第一王子のまさかの蛮行にどよめく会場。動くべき衛兵たちは、下手人が一応はこの場で最も高貴な存在であるため取り押さえるわけにもいかず及び腰である。
「あの世にてその蛮行を反省するがいい!」
どの口が言うのか。『蛮行』という言葉の例にできそうな、蛮行の化身と化したメロスが短刀を振りあげて公爵令嬢に走り寄り、一切の躊躇なく振り下ろす。
しかし、その刃は届かない。
咄嗟に公爵令嬢をかばい、メロスの凶刃をその身に受けたものが居たからである。
「ぐっ、ば、馬鹿な真似はよせ、友よ!
「セリヌンティウス! 貴様、狂ったか!」
そう、それは伯爵家令息にしてメロスの竹馬の友、セリヌンティウスである。彼は自らを犠牲にし、メロスの前に立ちふさがったのだ。幸いなことにメロスは何の心得もなく勢いだけで刃物を振り回していたために、その切先はセリヌンティウスの肌を浅く切り裂くにとどまったが、胸元がざっくりと切れて卒業パーティーのための正装は見る影もない。だが、眉目秀麗なセリヌンティウスの肌が服の切れ目からちらちらと見えてしまい、そのあられもない姿に、思わずといった様子で周囲の令嬢たち、特につ今しがた守られたばかりの公爵令嬢からため息が漏れる。
「……メロス、お前は本当に愚かだ」
うっすらと血のにじむ胸元を抑えながらそうつぶやいたセリヌンティウスに、メロスはますます激高する。

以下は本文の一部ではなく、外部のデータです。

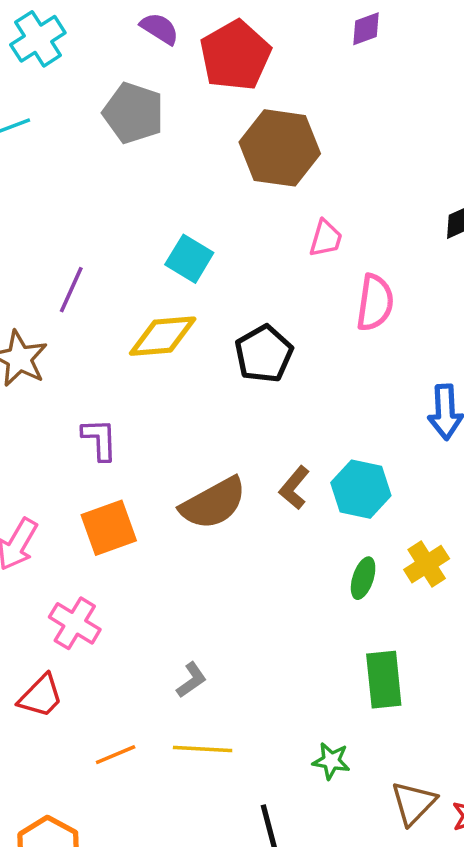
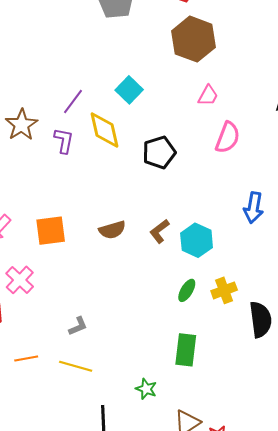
purple line: (71, 290) -> (73, 101), moved
yellow diamond: (163, 336) -> (105, 130), turned 69
purple L-shape: (100, 439) -> (64, 141), moved
brown semicircle: (213, 503) -> (112, 230), size x0.7

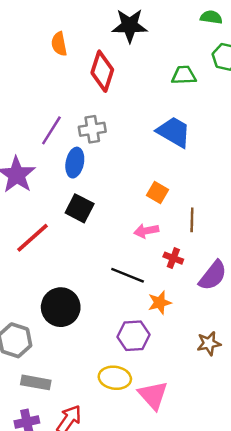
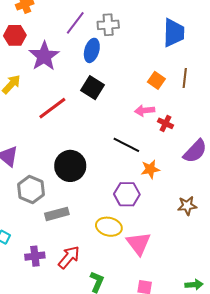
blue trapezoid: (174, 132) -> (174, 33), turned 56
brown line: (192, 220) -> (185, 78), moved
red cross: (173, 258) -> (165, 123), moved
gray rectangle: (36, 382) -> (57, 214), moved, turned -30

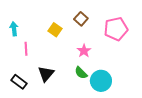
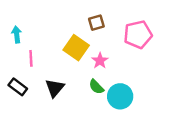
brown square: (81, 19) -> (96, 23), turned 32
yellow square: (55, 30) -> (76, 48), moved, size x1.5
black rectangle: (19, 82) -> (18, 87), moved

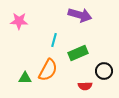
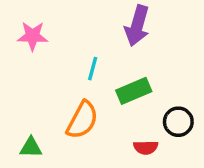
purple arrow: (80, 15) -> (137, 26), turned 90
green triangle: (25, 78) -> (31, 147), moved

「何を言うか! 私は今まさに、非道なる扱いを受けた男爵令嬢のため、そして義のために忠勇なる行動をとったばかりではないか!」
「……公爵令嬢殿はこの1年というもの、お前の代理として隣国へ留学なさっていたのだ。彼女が男爵令嬢に非道なる扱いとやらをできるはずがあるまい!」
「む?」
「……そもそも教科書を破り捨てたり嫌味をいうなどという低俗極まる行い、高潔な公爵令嬢殿がなさるとお思いか!?」
セリヌンティウスの言に混乱したメロスが男爵令嬢が居たはずの場所に視線を向けたが、すでに女は姿をくらませていた。
「に、げた、のか? わ、わたしを、騙した、のか?」
「メロスよ。わが友よ。たとえ騙されていたとて、これほどのことをしでかしてはただでは済むまい。だがなんとかお命だけは許されるよう取り計らおう。だから、どうか剣をおろされよ」
「おお、セリヌンティウス、す、すまぬ……」
「さあ、早く」
「わ、わかった」
メロスは短刀を捨て、力尽きたようにその場に膝から崩れ落ちた。そこでようやく動き出した衛兵たちがメロスを拘束しようとするのをセリヌンティウスが押しとどめ、メロスを、第一王子たる彼をただ王城へ連れて行くようにと命じる。
みな、すっかり大人しくなったメロスが衛兵たちに連れられて会場を後にする様子を静かに見送っていたが、公爵令嬢がそっとセリヌンティウスに侍従から受け取った緋のマントを掲げた。はて、と首をかしげるセリヌンティウスの近くにいた侯爵令息が気を利かせる。
「セリヌンティウス殿。貴方は上半身がほとんど裸ではありませんか。公爵令嬢殿はセリヌンティウス殿の裸体を皆に見られるのが、たまらなく口惜しいのです」
勇者は、ひどく赤面した。
この後メロスは廃嫡され、郵便配達員として国中を走ることになりました。